Input data: Begin
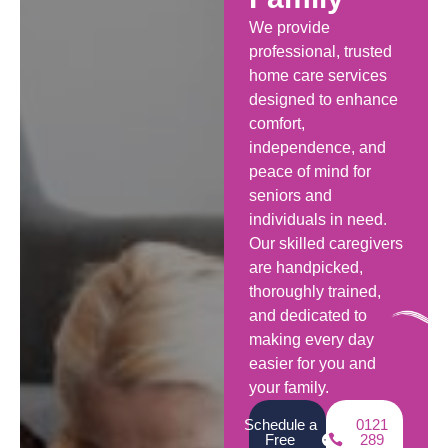
We provide
professional, trusted
home care services
designed to enhance
comfort,
independence, and
peace of mind for
seniors and
individuals in need.
Our skilled caregivers
are handpicked,
thoroughly trained,
and dedicated to
making every day
easier for you and
your family.
Schedule a
0121
Free
289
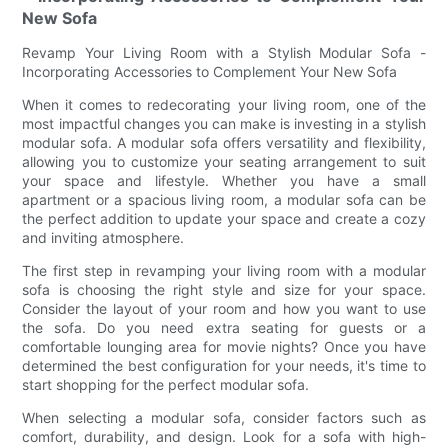
New Sofa
Revamp Your Living Room with a Stylish Modular Sofa -
Incorporating Accessories to Complement Your New Sofa
When it comes to redecorating your living room, one of the
most impactful changes you can make is investing in a stylish
modular sofa. A modular sofa offers versatility and flexibility,
allowing you to customize your seating arrangement to suit
your space and lifestyle. Whether you have a small
apartment or a spacious living room, a modular sofa can be
the perfect addition to update your space and create a cozy
and inviting atmosphere.
The first step in revamping your living room with a modular
sofa is choosing the right style and size for your space.
Consider the layout of your room and how you want to use
the sofa. Do you need extra seating for guests or a
comfortable lounging area for movie nights? Once you have
determined the best configuration for your needs, it's time to
start shopping for the perfect modular sofa.
When selecting a modular sofa, consider factors such as
comfort, durability, and design. Look for a sofa with high-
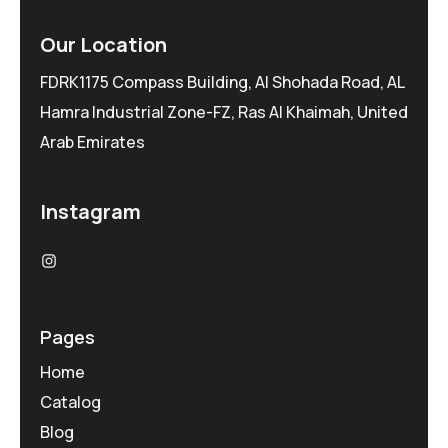
Our Location
FDRK1175 Compass Building, Al Shohada Road, AL
Hamra Industrial Zone-FZ, Ras Al Khaimah, United
Arab Emirates
Instagram
Pages
Home
Catalog
Blog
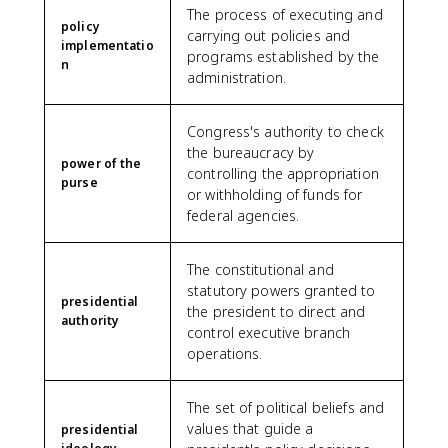
The process of executing and
policy
carrying out policies and
implementatio
programs established by the
n
administration.
Congress's authority to check
the bureaucracy by
power of the
controlling the appropriation
purse
or withholding of funds for
federal agencies.
The constitutional and
statutory powers granted to
presidential
the president to direct and
authority
control executive branch
operations.
The set of political beliefs and
values that guide a
presidential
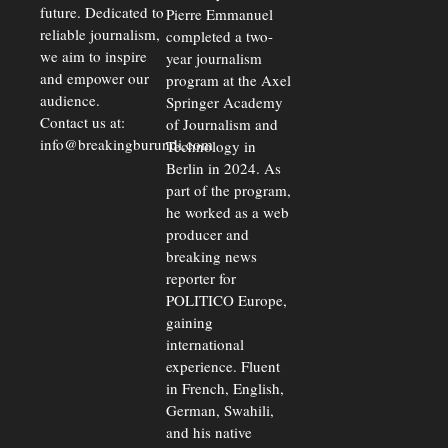
future. Dedicated to
Pierre Emmanuel
reliable journalism,
completed a two-
we aim to inspire
year journalism
and empower our
program at the Axel
audience.
Springer Academy
Contact us at:
of Journalism and
info@breakingburundi.com
Technology in
Berlin in 2024. As
part of the program,
he worked as a web
producer and
breaking news
reporter for
POLITICO Europe,
gaining
international
experience. Fluent
in French, English,
German, Swahili,
and his native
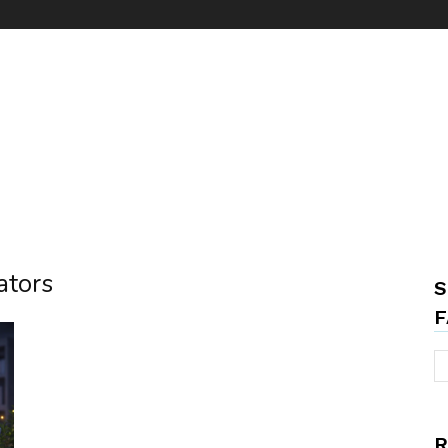
ators
S
F
R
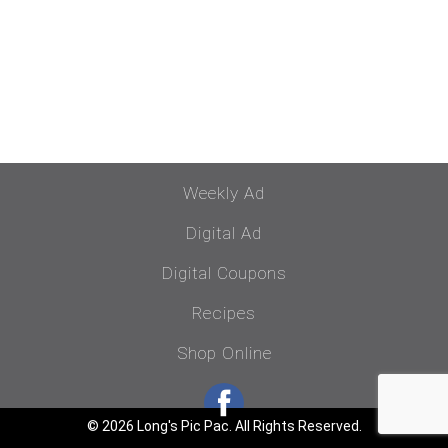
Weekly Ad
Digital Ad
Digital Coupons
Recipes
Shop Online
© 2026 Long's Pic Pac. All Rights Reserved.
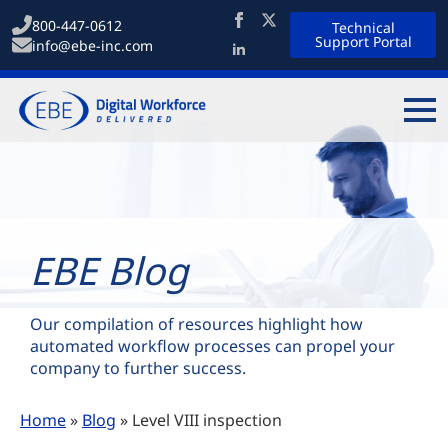
800-447-0612
Technical
Support Portal
info@ebe-inc.com
EBE Blog
Our compilation of resources highlight how
automated workflow processes can propel your
company to further success.
Home
»
Blog
»
Level VIII inspection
Input data: End
§ Work required
Say the number of lines in the records above that include the string "info", and no more.

§ Solution to this exercise
2